Le ton a été fixé dès l’ouverture du 46ᵉ Sommet de la SADC. Le 12 août, devant le Conseil des ministres de l’organisation, le ministre congolais de l’Intégration régionale, Floribert Anzuluni, a fait le point sur le processus de désarmement des Forces démocratiques de libération du Rwanda, FDLR.
Selon la cellule de communication du ministre, les FDLR ont signé un protocole prévoyant leur désarmement, leur démobilisation et leur cantonnement. L’étape suivante doit conduire soit à leur rapatriement au Rwanda, soit à leur transfert vers un pays tiers.
Floribert Anzuluni a insisté sur la nécessité de tenir la SADC régulièrement informée. « Cette mise à jour est très importante, d’autant plus que la SADC a été très impliquée et reste très impliquée sur la question congolaise », a-t-il déclaré.
Pour Kinshasa, l’organisation sous-régionale conserve une place décisive dans la recherche d’une paix durable dans l’Est de la RDC. Le protocole avait d’ailleurs déjà été présenté à Cyril Ramaphosa, président de l’Afrique du Sud et président intérimaire de la SADC. « La SADC tient une place naturelle et décisive dans cette dynamique dont l’objectif est de rétablir la paix dans l’Est de la République démocratique du Congo », a martelé le ministre.
Le programme préparatoire au Sommet des chefs d’État prévoit plusieurs rendez-vous clés :
- 12 août : réunion du Conseil des ministres de la SADC
- 14 août : Conférence publique de la SADC à l’Université de KwaZulu-Natal
- 15 août : réunion des hauts fonctionnaires et de la Troïka du Comité ministériel de l’Organe politique, de défense et de sécurité
- 16 août : réunion de la Troïka du Sommet de ce même Organe
Pour la RDC, ces rencontres sont l’occasion de rappeler que la crise de l’Est ne se limite pas aux frontières nationales.
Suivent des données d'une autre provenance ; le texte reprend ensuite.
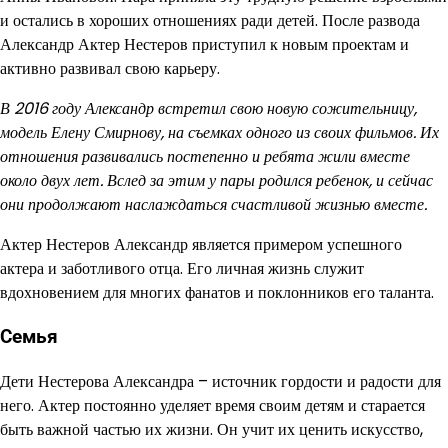
и остались в хороших отношениях ради детей. После развода
Александр Актер Нестеров приступил к новым проектам и
активно развивал свою карьеру.
В 2016 году Александр встретил свою новую сожительницу,
модель Елену Смирнову, на съемках одного из своих фильмов. Их
отношения развивались постепенно и ребята жили вместе
около двух лет. Вслед за этим у пары родился ребенок, и сейчас
они продолжают наслаждаться счастливой жизнью вместе.
Актер Нестеров Александр является примером успешного
актера и заботливого отца. Его личная жизнь служит
вдохновением для многих фанатов и поклонников его таланта.
Семья
Дети Нестерова Александра – источник гордости и радости для
него. Актер постоянно уделяет время своим детям и старается
быть важной частью их жизни. Он учит их ценить искусство,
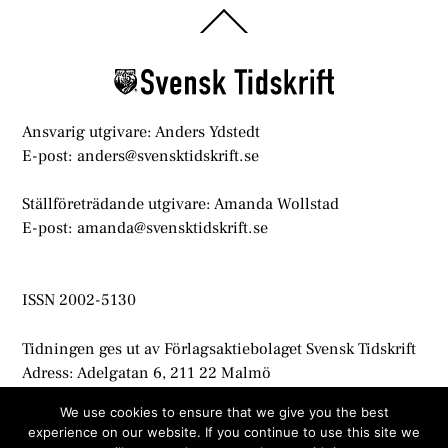
Back
To
Top
Ansvarig utgivare: Anders Ydstedt
E-post: anders@svensktidskrift.se
Ställföreträdande utgivare: Amanda Wollstad
E-post: amanda@svensktidskrift.se
ISSN 2002-5130
Tidningen ges ut av Förlagsaktiebolaget Svensk Tidskrift
Adress: Adelgatan 6, 211 22 Malmö
info@svensktidskrift.se
We use cookies to ensure that we give you the best
experience on our website. If you continue to use this site we
© Svensk Tidskrift 2021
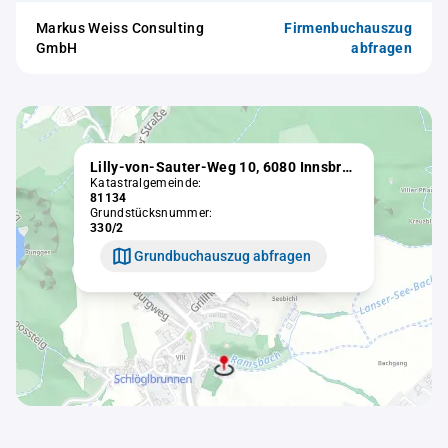
Markus Weiss Consulting
Firmenbuchauszug
GmbH
abfragen
Lilly-von-Sauter-Weg 10, 6080 Innsbruck
Katastralgemeinde:
81134
Grundstücksnummer:
330/2
Grundbuchauszug abfragen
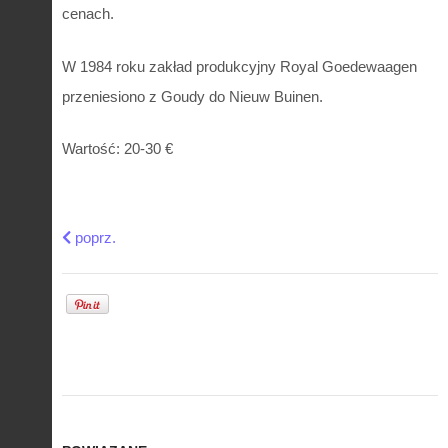
cenach.
W 1984 roku zakład produkcyjny Royal Goedewaagen
przeniesiono z Goudy do Nieuw Buinen.
Wartość: 20-30 €
Previous article: Ogromny talerz Delft Boch Belgium
poprz.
Elle est marquée par l’agression rwandaise via la rébellion de l’AFC/M23 et par des défis sanitaires comme l’épidémie d’Ebola. Flux transfrontaliers, déplacements de populations et réseaux économiques lui confèrent une dimension résolument régionale.
Créée en 1980 sous le nom de SADCC puis devenue SADC en août 1992, la Communauté de développement de l’Afrique australe regroupe 16 États membres : Afrique du Sud, Angola, Botswana, Comores, RDC, Eswatini, Lesotho, Madagascar, Malawi, Maurice, Mozambique, Namibie, Tanzanie, Seychelles, Zambie et Zimbabwe.
Sa mission est de promouvoir une croissance économique durable et équitable, en renforçant la coopération, l’intégration, la bonne gouvernance, la paix et la sécurité, afin que la région pèse davantage dans l’économie mondiale.